Records shown: Begin
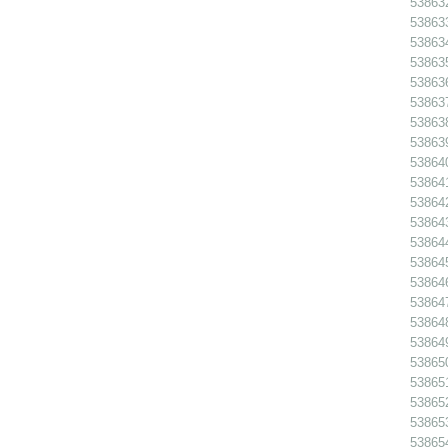
538632
538633
538634
538635
538636
538637
538638
538639
538640
538641
538642
538643
538644
538645
538646
538647
538648
538649
538650
538651
538652
538653
538654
Records shown: End
Return the listing above word for word. Keep the images out.

- [Written response]
538632
538633
538634
538635
538636
538637
538638
538639
538640
538641
538642
538643
538644
538645
538646
538647
538648
538649
538650
538651
538652
538653
538654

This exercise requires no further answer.